The Bondsville Mill Park gardens are a certified Monarch Waystation. Monarch Waystations are places that provide resources necessary for Monarchs to produce successive generations and sustain their migration. The Mill gardens with its large milkweed bed and nectar plants are the perfect place for Monarchs to lay their eggs and for the newly hatched caterpillars to find food. Without milkweeds throughout their summer breeding, Monarchs would not be able to produce the successive generations that culminate in the migration each fall. Similarly, without nectar from flowers these fall migratory Monarch butterflies would be unable to make their long journey to overwintering grounds in Mexico.
In addition to providing much needed plantings for Monarch butterflies, the Mill gardens, through programs and displays, involves the community in the importance of protecting and educating park visitors on why Monarch Butterflies and Pollinators are so important to our ecosystem. Park visitors get a hands-on opportunity to learn how they can be involved in citizen science and conservation as Monarch butterflies are tagged and released. From late August into early October 2020, over 400 Monarchs were released at the Mill and 200 of them were tagged. Most releases were done by children.

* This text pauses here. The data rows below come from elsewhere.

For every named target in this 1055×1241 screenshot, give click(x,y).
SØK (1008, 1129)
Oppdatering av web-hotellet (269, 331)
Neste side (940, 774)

In the early planning stages for the park, native plantings were to be a very important part of the landscape and the committee wanted to have a garden that would attract butterflies. In 2017, while clearing an area for the park’s sign, Milkweed was spotted popping up and that determined the location for our butterfly garden. Much clearing had to be done before the gardens could be fully planted. Wild grape, bittersweet, and poison ivy were among the invasive plants that had to be removed. The gardens are now filled with milkweed and other native plants that attract many kinds of butterflies, moths, and other pollinators.